Clubs & Associations

Squares Across the Border

Quick Facts

Remembrances

I'm Catherine Nesbitt's daughter. Len Christiansen suggested that I send you some background info on my mother, Catherine Nesbitt.  I have a few details that I thought of, but I'm not a writer so if there's points that would help what you write, please feel free to ask me.

Mum was born in Vancouver in 1933. She graduated with honours from Fairview Commercial High School and then went to secretarial college. After graduation she started working at the University of British Columbia and over her many years with UBC, she worked in a number of departments, until her retirement.  When she retired, she had been employed at UBC for 42 years.

She married in 1953 and had me first and then my sister.  Mum and my father divorced and while she was a single parent, she also worked at night, typing numerous book manuscripts for the author, George Woodcock.

In 1970 she married Clarence Nesbitt.
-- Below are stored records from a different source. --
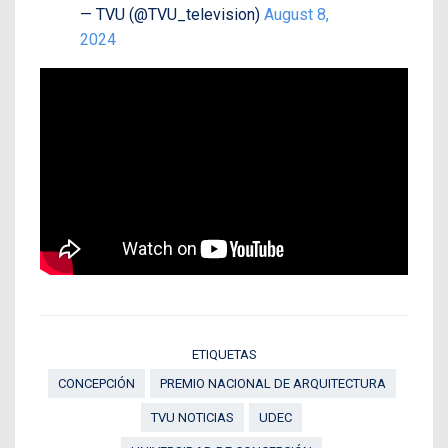
— TVU (@TVU_television)
August 8,
2024
ETIQUETAS
CONCEPCIÓN
PREMIO NACIONAL DE ARQUITECTURA
TVU NOTICIAS
UDEC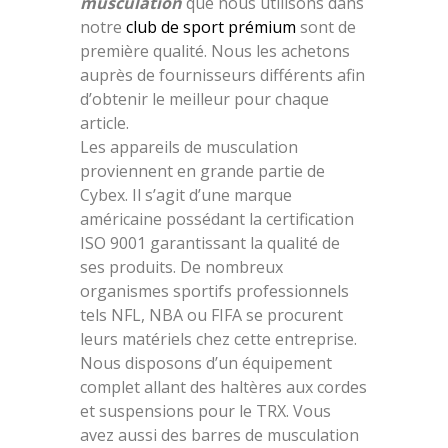
musculation
que nous utilisons dans
notre
club de sport prémium
sont de
première qualité. Nous les achetons
auprès de fournisseurs différents afin
d’obtenir le meilleur pour chaque
article.
Les appareils de musculation
proviennent en grande partie de
Cybex. Il s’agit d’une marque
américaine possédant la certification
ISO 9001 garantissant la qualité de
ses produits. De nombreux
organismes sportifs professionnels
tels NFL, NBA ou FIFA se procurent
leurs matériels chez cette entreprise.
Nous disposons d’un équipement
complet allant des haltères aux cordes
et suspensions pour le TRX. Vous
avez aussi des barres de musculation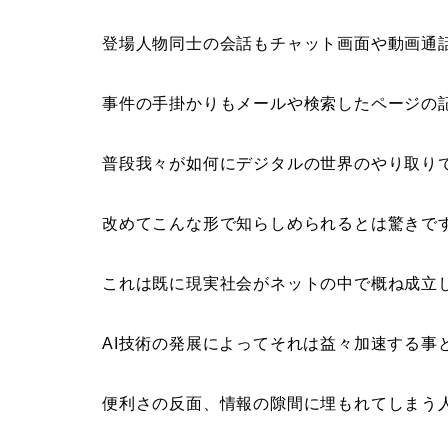
登場人物同士の会話もチャット画面や動画通
事件の手掛かりもメールや検索したページの
普段我々が如何にデジタルの世界のやり取り
改めてこんな形で知らしめられるとは驚きで
これは既に現実社会がネットの中で概ね成立
AI技術の発展によってそれは益々加速する事
便利さの反面、情報の隙間に埋もれてしまう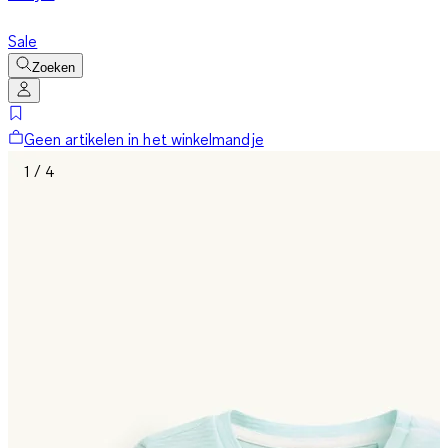
Sale
Zoeken
Geen artikelen in het winkelmandje
1 / 4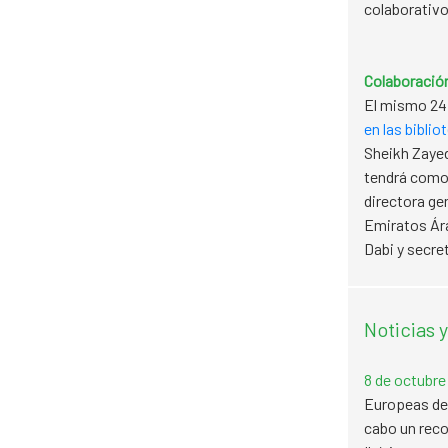
colaborativo
Colaboración
El mismo 24 
en las bibli
Sheikh Zayed
tendrá como o
directora ge
Emiratos Ára
Dabi y secre
Noticias 
8 de octubre:
Europeas de
cabo un reco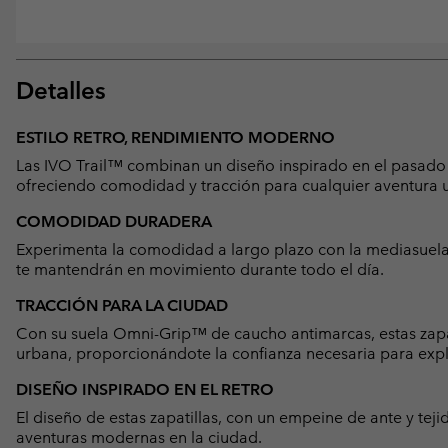
Detalles
ESTILO RETRO, RENDIMIENTO MODERNO
Las IVO Trail™ combinan un diseño inspirado en el pasado 
ofreciendo comodidad y tracción para cualquier aventura 
COMODIDAD DURADERA
Experimenta la comodidad a largo plazo con la mediasuela
te mantendrán en movimiento durante todo el día.
TRACCIÓN PARA LA CIUDAD
Con su suela Omni-Grip™ de caucho antimarcas, estas zapat
urbana, proporcionándote la confianza necesaria para expl
DISEÑO INSPIRADO EN EL RETRO
El diseño de estas zapatillas, con un empeine de ante y tej
aventuras modernas en la ciudad.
They were married for 51 years when Clarence passed away December 26, 2021.

Both mum and Clarence were cremated and their ashes are spread in the same scattering garden in Olds, Alberta.

After retirement, Catherine and Clarence sold their home and moved to a condominium in New Westminster, BC.  They bought a motor home and travelled across Canada, throughout British Columbia,  and down to Mexico more than once. They had many happy years with the dance community in Canada and the United States.

I didn't do an obituary. Instead, memorial cards were published, a copy is attached.

Thank you for doing this.  I know that it would mean a lot to my mum. — Catherine’s daughter


I met Cathie (who insisted on my using the shortened version of her name) when she was attending my marriage to Randy Hensley during the Squares Across the Border Anniversary Fly-In in November of 2003.

When I put out a general call for volunteers to help me proofread The Call Sheet for the GCA. Cathie was, at one stage of her UBC career, a professional proofreader of technical journals. Trust me, it showed in every issue of the Call Sheet that she reviewed. I had a team of five people (the “GCA Call Sheet Editorial Review Board”), plus myself, and still Cathie found errata that all of us had missed. Every. Single. Issue.

She also sent me notes about which articles worked well, and which ones didn’t, and we gossiped back and forth about some of the people and events discussed in each issue. And, typically for her, she held nothing back. I suspect I was one of her few outlets for blunt-spoken discussions, and I enjoyed it thoroughly.

We had a cordial (actually, more familial) correspondence over many years, although we never had the chance to meet up in person again other than at a couple of Vancouver IAGSDC conventions. Cathie was both delightful, and, like Roald Dahl’s heroine Matilda, just a little bit naughty. (Actually, more than just a little bit; we had some delightfully unedited/unvarnished conversations about…certain topics.)

One issue of the Call Sheet, Cathie’s email with errata went astray into my spam filter, and I put out an issue without her edits. She was heartbroken, and a little mad, and I am forever grateful that we were good enough friends for her to actually tell me so. I immediately found her missing edits, retracted the just published issue from the website, applied her (many!) corrections, and republished the issue, along with apologizing to her profusely.

Cathie told me she loved dancing with Squares Across the Border, because they were “so much less fussy than the straight clubs”, and she had never seen a straight club allow a wedding ceremony during its fly-in, and that made her love SATB and the IAGSDC even more.

There are hundreds of Call Sheet readers who have no idea how much of a positive impact Cathie had on what they read, simply because she rejoiced in being an ally to the LGBTQ+ square dance community.

Frankly, I had a horrible time getting out the first issue of the GCA Call Sheet after Cathie’s passing. The rest of my Editorial Review Board stepped up and did a sterling job, but I kept weeping as I applied their edits, knowing I would never again process corrections from Cathie’s sharp mind and sparkling wit.